Subsequently, the Italian racial laws that targeted people of Jewish descent caused further emigration. (Segrè and Pontecorvo were Jewish, as was Fermi's wife.) On 6 December 1938, Fermi left Rome with his family for Stockholm to receive the Nobel Prize. From there, they emigrated permanently to the U.S. D'Agostino and Amaldi were the only ones who remained in Italy.

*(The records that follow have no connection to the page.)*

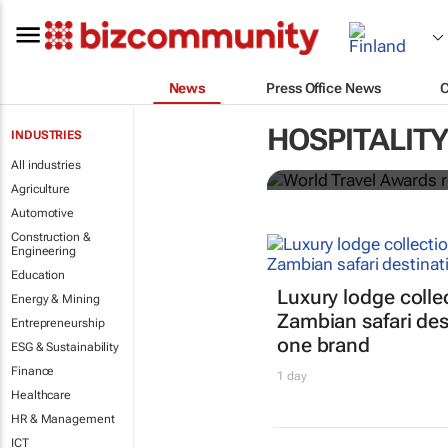
News
Press Office News
World Travel
HOSPITALITY
INDUSTRIES
Ocean desti
All industries
Agriculture
Automotive
Construction &
Engineering
Education
Luxury lodge colle
Energy & Mining
Zambian safari des
Entrepreneurship
one brand
ESG & Sustainability
Finance
1 day
Healthcare
HR & Management
ICT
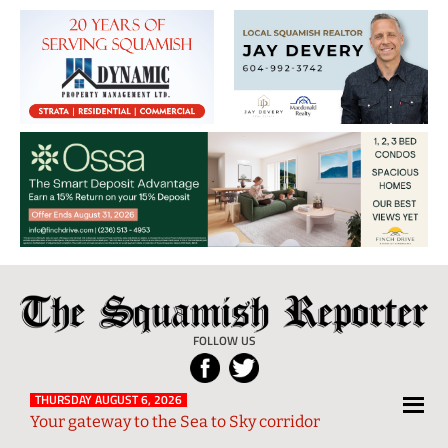
The
Local
Squamish
News
FOLLOW US
Reporter
from
Squamish
THURSDAY AUGUST 6, 2026
Your gateway to the Sea to Sky corridor
and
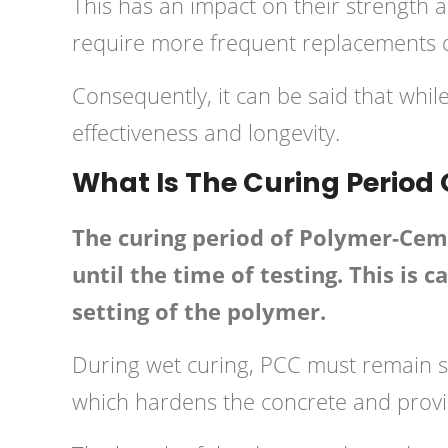
This has an impact on their strength 
require more frequent replacements du
Consequently, it can be said that whil
effectiveness and longevity.
What Is The Curing Period
The curing period of Polymer-Ceme
until the time of testing. This is
setting of the polymer.
During wet curing, PCC must remain s
which hardens the concrete and provi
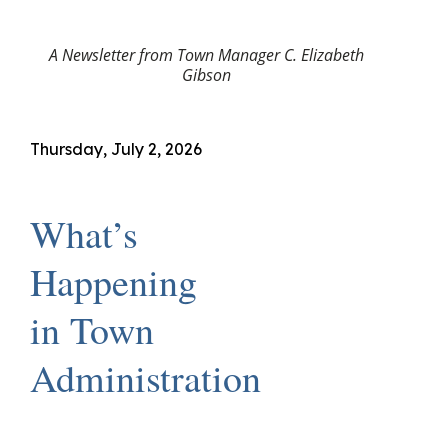
A Newsletter from Town Manager C. Elizabeth
Gibson
Thursday, July 2, 2026
What’s
Happening
in Town
Administration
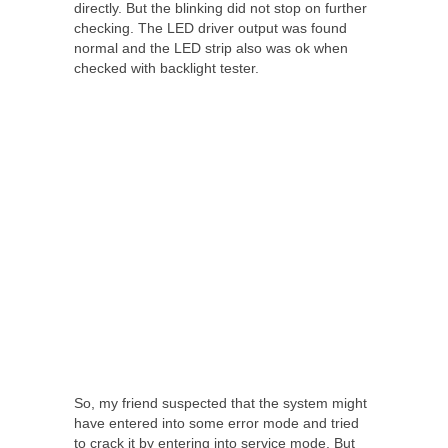
directly. But the blinking did not stop on further
checking. The LED driver output was found
normal and the LED strip also was ok when
checked with backlight tester.
So, my friend suspected that the system might
have entered into some error mode and tried
to crack it by entering into service mode. But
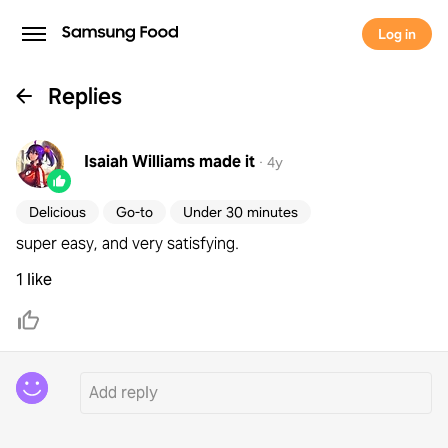
Log in
Replies
Isaiah Williams
made it
·
4y
Delicious
Go-to
Under 30 minutes
super easy, and very satisfying.
1 like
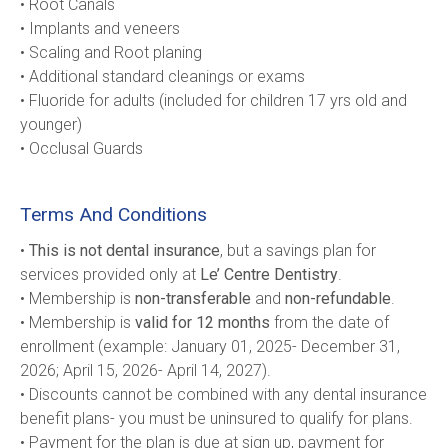
• Root Canals
• Implants and veneers
• Scaling and Root planing
• Additional standard cleanings or exams
• Fluoride for adults (included for children 17 yrs old and 
younger)     
• Occlusal Guards
Terms And Conditions
• 
This is not dental insurance
, but a savings plan for 
services provided only at 
Le’ Centre Dentistry
.
• Membership is 
non-transferable
 and 
non-refundable
.
• Membership is 
valid for 12 months
 from the date of 
enrollment (example: January 01, 2025- December 31, 
2026; April 15, 2026- April 14, 2027).
• Discounts cannot be combined with any dental insurance 
benefit plans- you must be uninsured to qualify for plans.
• Payment for the plan is due at sign up, payment for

After the war, Fermi's and Segrè's involvement in the development of the atomic bomb may have caused some strain in their relations with Rasetti, who had refused to participate. They were limited in discussing nuclear physics with their former colleagues because the new discoveries often remained classified.

==In the media==
The film director Gianni Amelio told their story in a TV movie which was enlarged as a film, I ragazzi di via Panisperna (1989).

The building in Via Panisperna, situated on the Viminale hill, is within the complex of the Ministry of the Interior. It now houses the Enrico Fermi Museum (CREF) devoted to the history of nuclear physics.